Migranti, che fare?

Non abbiamo ricette da proporre per un problema gigantesco di fronte al quale la politica va in ordine sparso, l’opinione pubblica si divide e gli esperti arrancano. Ma una cosa abbiamo da proporre: uno sguardo curioso e appassionato alla sorte di milioni di persone che, come noi, cercano di compiere il loro destino, di realizzare il sogno della felicità.

Abbiamo provato a immedesimarci nella loro umanità: chi sono, perché partono, che cosa cercano? Tutti hanno alle spalle un viaggio che li ha portati qui dalle loro terre, tutti hanno fatto i conti con un’umanità, una lingua, una cultura, una società più o meno distanti da quelle di origine. È stato un incontro a volte traumatico, a volte fecondo, sempre impegnativo. 

Dopo il viaggio, c’è l’incontro. E per tanti italiani misurare con “il problema dell’immigrazione” ha significato fare i conti con una presenza nuovava e per molti versi inaspettata, che ha portato con sé sacrifici, opportunità e ricchezza. 

Una presenza con cui la realtà costringe a confrontarsi, e che li ha sfidati ad andare al fondo della loro identità personale e di popolo, a riscoprire le ragioni che tengono in piedi l’esistenza, a chiedersi cosa alimenta la speranza di una vita migliore a cui tutti aspiriamo.
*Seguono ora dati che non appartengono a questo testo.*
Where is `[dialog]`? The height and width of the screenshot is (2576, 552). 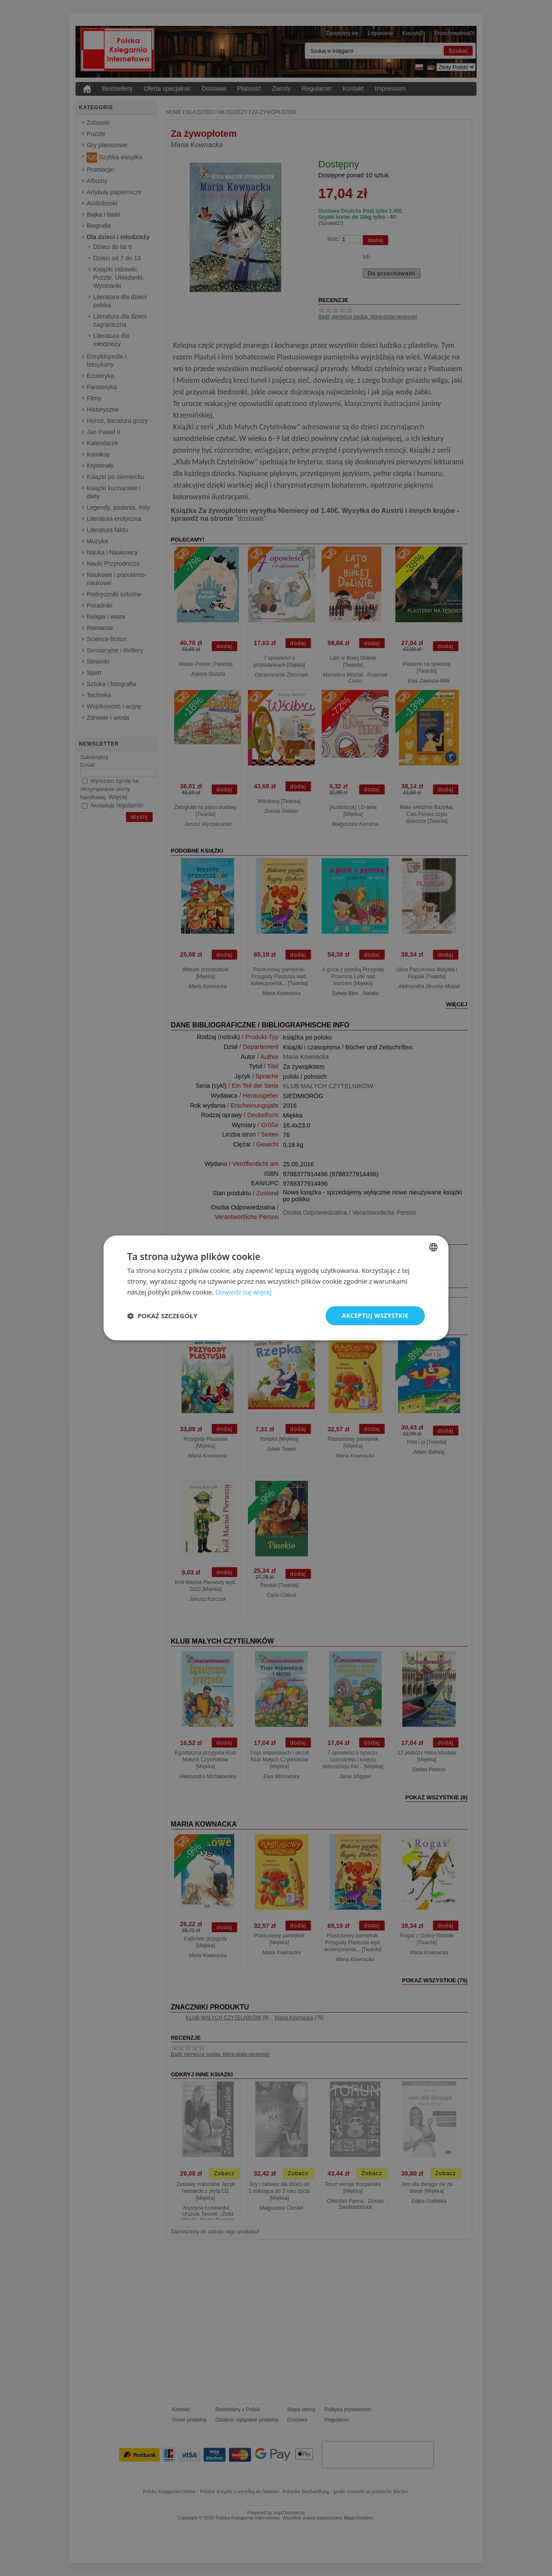
[dialog] is located at coordinates (276, 1287). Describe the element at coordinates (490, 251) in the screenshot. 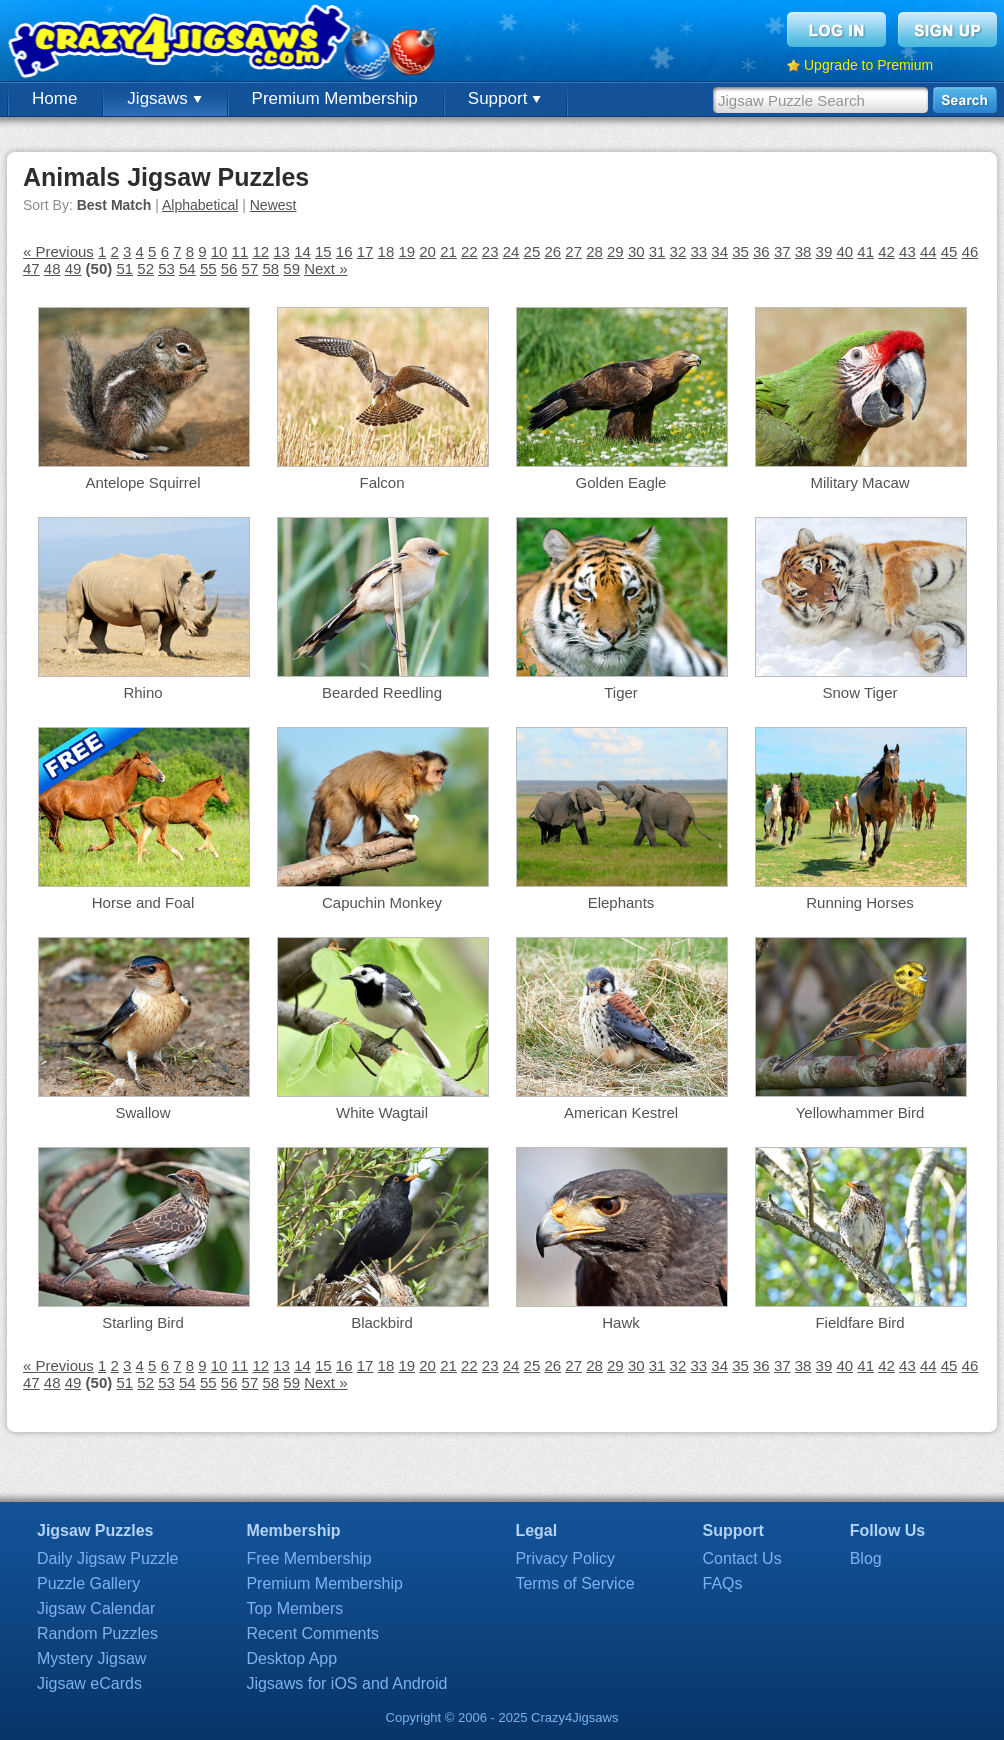

I see `23` at that location.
Questo l’incipit del libro Migranti – La sfida dell’incontro, relativo all’omonima mostra presentata nel 2016 al Meeting di Rimini, ora disponibile ai visitatori in versione ridotta alla Fiera di San Pancrazio.

Ce l’hanno spiegata il giornalista Giorgio Paolucci  e il docente di Lingua e Letteratura Araba all’università Cattolica di Milano Wael Farouq in uno straordinario incontro.

VIDEO: Migranti, una sfida per l’Europa

Tu sei un bene per me

Ma come fare quando il tu è diverso da me, è un altro?

La chiave è una sola: l’immedesimazione. Le migrazioni, infatti, sono sempre state parte integrante della natura dell’uomo, della storia dei popoli. E dall’alba dei tempi, le genti migrano per trovare il compimento del proprio destino e fuggire da guerre, discriminazioni, dittature, disuguaglianze economiche.

“Quella che si sta configurando – afferma Paolucci – è un’Italia multietnica: un meeting pot di identità nazionali diverse che confluiscono nel Bel Paese alla ricerca di speranza e condizioni di vita migliori. Il problema centrale, al di là di opinione pubblica e ideologia politica, è che non esiste un io senza un tu a cui rivolgermi. Solo così può nascere un noi“.

“Nel momento in cui un popolo migra – spiega il professor Farouq – porta con sé un bagaglio di usi ma soprattutto di speranza. La sfida per chi accoglie è abbracciare la libertà dei migranti. Perché – chiede – senza identità, che cosa mi rimane da accogliere? Il fondamento di ogni religione non è forse l’amore per Dio e quello per il prossimo? E, per esteso, io amo ciò che conosco. E questo non è forse il fondamento della società? Se l’altro è un bene per me, in concreto, in un qui e ora ben definito, è il tu che è un bene per me. Un tu, nel nostro caso, a cui tendere la mano, a cui porgere aiuto. Un tu da accogliere e da rispettare”.